This encourages changes of role. Health has tended to focus on enabling access to health services by those facing homelessness. And social work has tended to deal with social impact and the consequences of homelessness. They are vital services, but they are largely reactive.
Increasingly, however, partnerships need to focus on a proactive, whole systems approach that anticipates and intervenes to address the causes of homelessness. This can only happen through effective partnership working.
Housing too is changing. Staff in housing management increasingly see themselves less as property managers, and more as providers of person-based services, helping individuals, families and communities to manage their lives, not just their tenancies.
Local authorities support of home owners is also changing. There is more help with adaptations, greater integration through shared assessment, and more help with tackling practical and financial barriers. That more personalised delivery, building on the success of Care and Repair, will help more vulnerable people stay in their own homes. Supporting People has contributed greatly to that cultural shift, and we very much welcome that.
Housing is therefore not just delivering on its own agenda but is also a key player in achieving the better outcomes for community care, and for the community as a whole.
I hope that holistic approach will be carried in to the forthcoming review of sheltered housing. I would welcome it being seen as part of the redesign of the wider spectrum of accommodation, and helping to underpin changes in the balance of care.

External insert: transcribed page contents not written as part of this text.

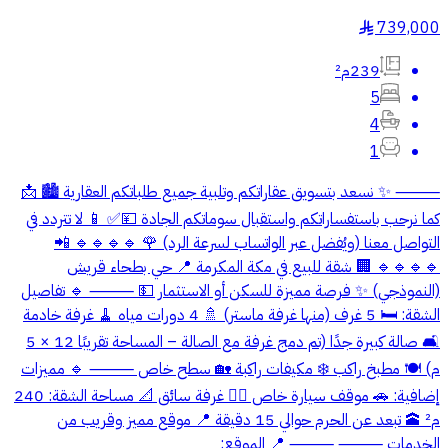
739,000
§
239م²
5
4
1
⸻ ✨ نسعد بتسويق عقاراتكم وتلبية جميع طلباتكم العقارية 🏙️ 📩
كما نرحب باستفساراتكم واستقبال سوماتكم الجادة 💴✅ 📱 لا تتردد في
التواصل معنا (ويُفضل عبر الواتساب لسرعة الرد) 🌹 🔹🔹🔹🔹 📲
🔹🔹🔹🔹 🏢 شقة للبيع في مكة المكرمة 📍 حي بطحاء قريش
(النموذجي) ✨ فرصة مميزة للسكن أو الاستثمار 💵 ⸻ 🔹 تفاصيل
الشقة: 🛏️ 5 غرف (منها غرفة ماستر) 🚿 4 دورات مياه 🧹 غرفة خادمة
🛋️ صالة كبيرة جدًا (تم دمج غرفة مع الصالة – المساحة تقريبًا 12 × 5
م) 🍽️ مطبخ راكب ❄️ مكيفات راكبة 🏡 سطح خاص ⸻ 🔹 مميزات
إضافية: 🚗 موقف سيارة خاص 👨‍✈️ غرفة سائق 📐 مساحة الشقة: 240
م² 🕋 تبعد عن الحرم حوالي 15 دقيقة 📍 موقع مميز وقريب من
الخدمات ⸻ ⸻ 📍 الموقع:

The review should therefore recognise the mutual dependency across sheltered housing, care homes, NHS continuing care provision and intensive home care.
And lastly in this section on improving integration, how do we offer practical help? I have already referred to Telecare, but let's look at a few other examples. I have emphasised today that recognising housings input is important. Engaging fully with housing in connecting up services was the central theme of our guidance Essential Connections which the Joint Improvement Team, CIH and NHSScotland developed together.

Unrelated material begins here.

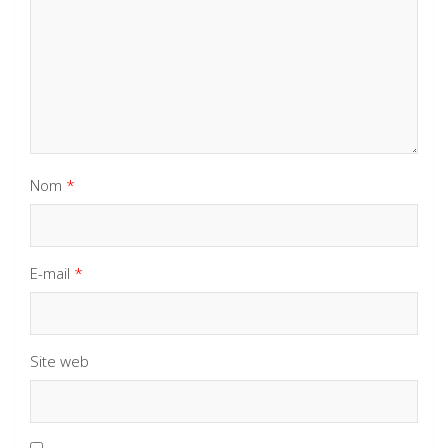
Nom
*
E-mail
*
Site web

And to help the move from vision to delivery, we have developed, again jointly, a joint commissioning toolkit and guidance to commissioners of services on 'Understanding the Funding Maze' for health, housing and community care services. Effective joint commissioning is vital if we are to deliver a shift in the balance of care away from acute hospital settings to more home and community settings.
The relationship among housing, health and social work services is maturing, and moving in the right direction. But we need to make sure that partners engage with each other appropriately across the community care spectrum. The development of joint visions, joint outcomes, joint commissioning, joint services and joint reporting all add momentum. And nationally, we need to make sure that we continue to give the right leadership across central government and with our partners at national level.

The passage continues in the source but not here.